That is not my problem here. I suggested that he should be called Premier because I thought that might be a little confusing and I understand the sensitivities of the Prime Minister of Great Britain. I was trying to be helpful. I am not always helpful to him but I was trying to be helpful in that regard. Tonight we are looking at the presiding officer—I nearly called him the Speaker. The Government are sticking their heads in the sand about this. If this parliament is to be a proper parliament—and I believe that is what we all intended it should be—it should be like other proper parliaments in the English-speaking world and be presided over by a Speaker. I beg to move.

Lord Steel of Aikwood

My Lords, like the noble Lord, Lord Mackay of Ardbrecknish, I simply do not understand why the Government are making such a meal of this issue which we discussed at the Committee stage. I agree with him that the replies we had were really totally unsatisfactory.

Amendment No. 143 is slightly different from that of the noble Lord, Lord Mackay, in that I am suggesting that we simply say that the parliament may change any of the titles listed below to whatever it considers more appropriate and that applies from presiding officer down to junior Scottish Minister. I believe that that is what will happen anyway, whatever we decide to do.

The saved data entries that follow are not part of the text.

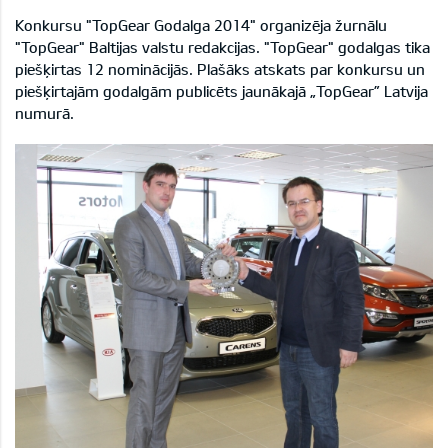
Konkursu "TopGear Godalga 2014" organizēja žurnālu
"TopGear" Baltijas valstu redakcijas. "TopGear" godalgas tika
piešķirtas 12 nominācijās. Plašāks atskats par konkursu un
piešķirtajām godalgām publicēts jaunākajā „TopGear” Latvija
numurā.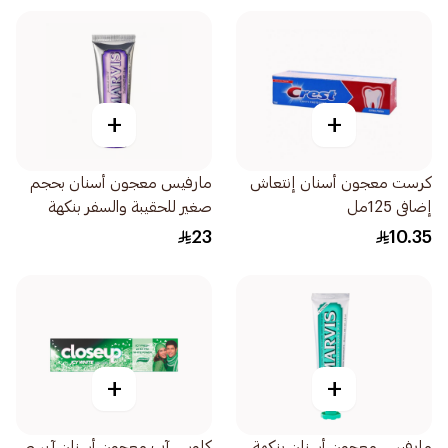
+
+
كرست معجون أسنان إنتعاش
مارفيس معجون أسنان بحجم
إضافى 125مل
صغير للحقيبة والسفر بنكهة
الياسمين والنعناع اللطيف
23
10.35
25مل
+
+
مارفيس معجون أسنان بنكهة
كلوس آب معجون أسنان آيسي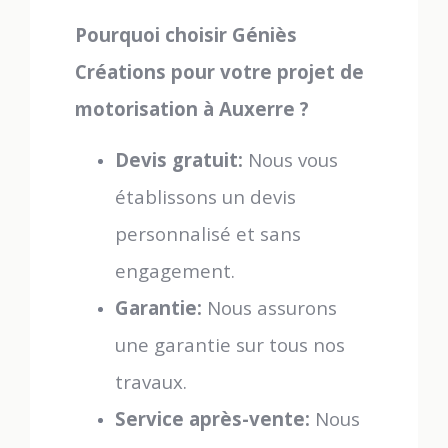
Pourquoi choisir Géniès
Créations pour votre projet de
motorisation à Auxerre ?
Devis gratuit:
Nous vous
établissons un devis
personnalisé et sans
engagement.
Garantie:
Nous assurons
une garantie sur tous nos
travaux.
Service après-vente:
Nous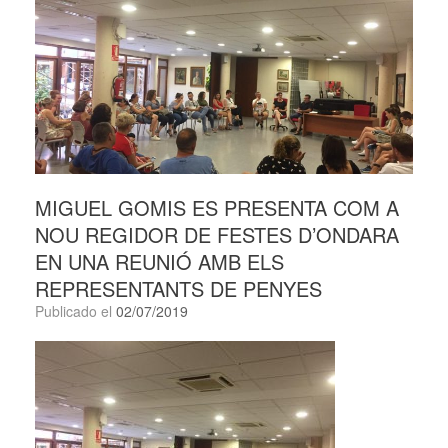
MIGUEL GOMIS ES PRESENTA COM A
NOU REGIDOR DE FESTES D’ONDARA
EN UNA REUNIÓ AMB ELS
REPRESENTANTS DE PENYES
Publicado el
02/07/2019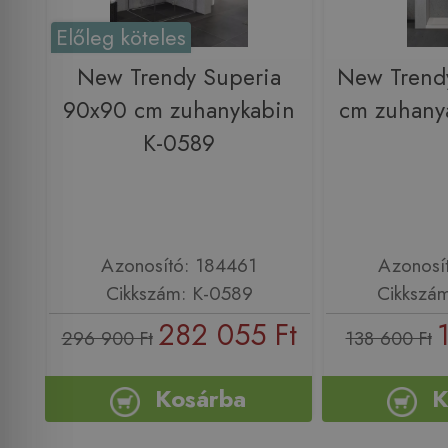
Előleg köteles
New Trendy Superia
New Trend
90x90 cm zuhanykabin
cm zuhany
K-0589
Azonosító: 184461
Azonosí
Cikkszám: K-0589
Cikkszá
282 055 Ft
296 900 Ft
138 600 Ft
Kosárba
K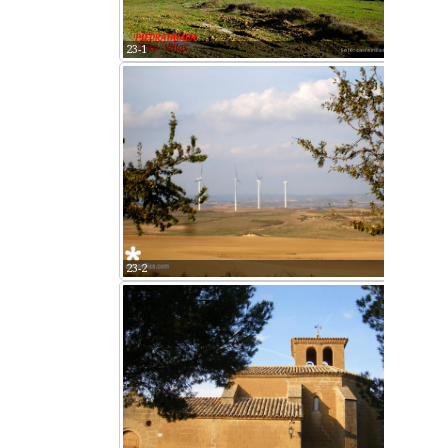
23-1
23-2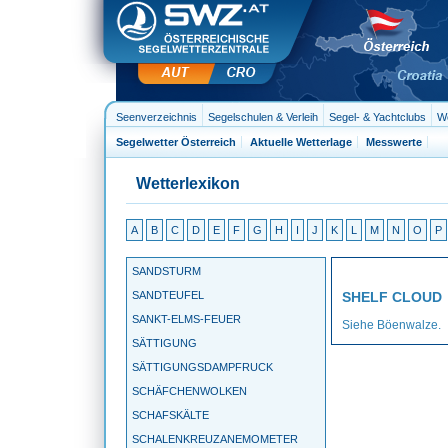
Seenverzeichnis
Segelschulen & Verleih
Segel- & Yachtclubs
We
Segelwetter Österreich
Aktuelle Wetterlage
Messwerte
Wetterlexikon
A
B
C
D
E
F
G
H
I
J
K
L
M
N
O
P
SANDSTURM
SANDTEUFEL
SHELF CLOUD
SANKT-ELMS-FEUER
Siehe Böenwalze.
SÄTTIGUNG
SÄTTIGUNGSDAMPFRUCK
SCHÄFCHENWOLKEN
SCHAFSKÄLTE
SCHALENKREUZANEMOMETER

I am baffled at the Government's woodenness on this issue. One only has to look at what is happening elsewhere within the United Kingdom. The Government of Wales Act in Section 52 states:

  1. "(1) The Assembly shall elect from among the Assembly members (a) the presiding officer, and (b) the deputy presiding officer.
  2. (2) The offices specified in subsection (1) shall be known by such titles as the standing orders may provide (but are referred to in this Act as the presiding officer and the deputy presiding officer)."
Again, that seems to be making an awful meal of saying that the assembly in Wales and the parliament in Scotland may well decide to call the person the Speaker. But we have precedent already because the Northern Ireland Assembly, unlike these other two, is up and running and I have in my hand a letter with beautiful headed paper from the special adviser to the Speaker. The draft Committee on Standing Orders in the Northern Ireland Assembly provides in paragraph 2 that the presiding officer of the Assembly shall be called Mr Speaker or Madam Speaker and shall be so addressed by Members in all proceedings of the Assembly and shall be so designated in all professional communications. I therefore cannot understand why we are being told what titles we must have here. It should be left to the Scottish parliament.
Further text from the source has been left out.